ESTRO 2024 - Abstract Book
S5514
RTT - Patient care, preparation, immobilisation and IGRT verification protocols
ESTRO 2024
1108
Proffered Paper
Support system in an RTT-only Conebeam CT-guided online adaptive radiotherapy workflow
Karin Goudschaal 1 , Sana Azzarouali 1,2 , Jorrit Visser 1 , Laurien Daniels 1,2 , Duncan den Boer 1 , Arjan Bel 1
1 Amsterdam UMC, University of Amsterdam, Radiation Oncology, Amsterdam, Netherlands. 2 Cancer Center Amsterdam, Cancer Therapy, Treatment and Quality of Life, Amsterdam, Netherlands
Purpose/Objective:
Daily online adaptive radiotherapy (oART) leads to a redistribution of tasks and roles during the online fractions, especially in a Radiation Therapist (RTT)-only workflow. Adapting the daily Gross Tumor Volume (GTV) and Organs-At Risk (OARs) as well as (initial) evaluation of the daily treatment plan are such tasks, delegated from Radiation Oncologist (RO) and Medical Physics Expert (MPE). An RTT-only workflow, after tasks are delegated, requires a reliable online and offline support system [1]. A support system developed and maintained by a multidisciplinary team supports clinical decision-making.

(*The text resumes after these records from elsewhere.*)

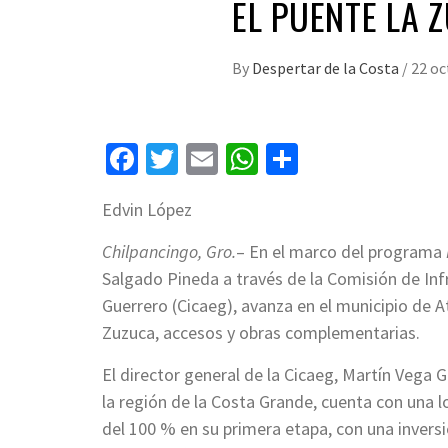
EL PUENTE LA 
By
Despertar de la Costa
/
22 oc
Facebook
Twitter
Email
WhatsApp
Compartir
Edvin López
Chilpancingo, Gro.
– En el marco del programa
Salgado Pineda a través de la Comisión de Inf
Guerrero (Cicaeg), avanza en el municipio de A
Zuzuca, accesos y obras complementarias.
El director general de la Cicaeg, Martín Vega 
la región de la Costa Grande, cuenta con una l
del 100 % en su primera etapa, con una inversi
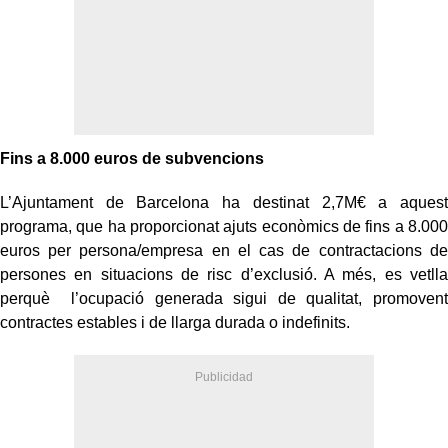
Fins a 8.000 euros de subvencions
L’Ajuntament de Barcelona ha destinat 2,7M€ a aquest
programa, que ha proporcionat ajuts econòmics de fins a 8.000
euros per persona/empresa en el cas de contractacions de
persones en situacions de risc d’exclusió. A més, es vetlla
perquè l’ocupació generada sigui de qualitat, promovent
contractes estables i de llarga durada o indefinits.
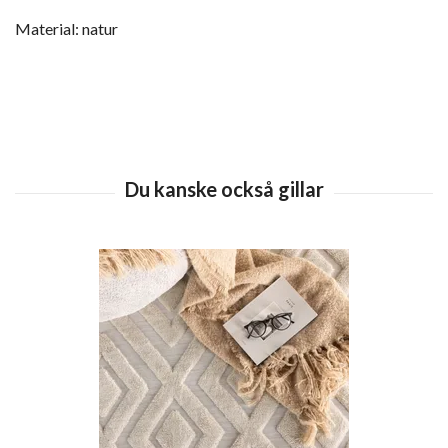
Material: natur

The aim of this work was to set up a support system in an RTT-only CBCT guided oART workflow in terms of target and OAR delineation, target and OAR coverage and dosimetry.
Material/Methods:
At the Amsterdam UMC six ring-based linacs integrated with CBCT and software platform for treatment planning and delivery (Ethos Therapy™, version 1.1, Varian a Siemens Healthineers Company, USA) were installed divided over three locations, starting in 2020. RTTs were trained in an online Ethos test environment (Emulator, version 1.1, Varian a Siemens Healthineers company, USA). The training included target and OARs definition, practicing GTV, CTV and OARs delineation and performing oART in the Emulator. Bladder [2], rectum [3] and breast cancer patients were treated in a first stage with a dedicated multidisciplinary team present during all fractions. In a second stage, i.e. the RTT-only workflow, the RO and MPE were available on-call (to consult remote or live). Prior to each patient’s first fraction, a multidisciplinary briefing was held with RO, MPE and RTTs, during which patient specific details regarding target volume and treatment planning were discussed. For the fractions to be treated, specific oART workflow details were recorded according to a fixed lay-out for a rotating RTT-team in the oncology information system (OIS). The RO and MPE remained present during the first fraction. Online support consisted of a traffic light protocol [4]. Because cancer patients were treated in the RTT-only workflow from three locations an online support system sharing the Ethos Therapy™ screen with videoconferencing (Teams, Microsoft, USA) was arranged in a view-only modus. RO and MPE were on-call with videoconferencing in the event of a “red” traffic light.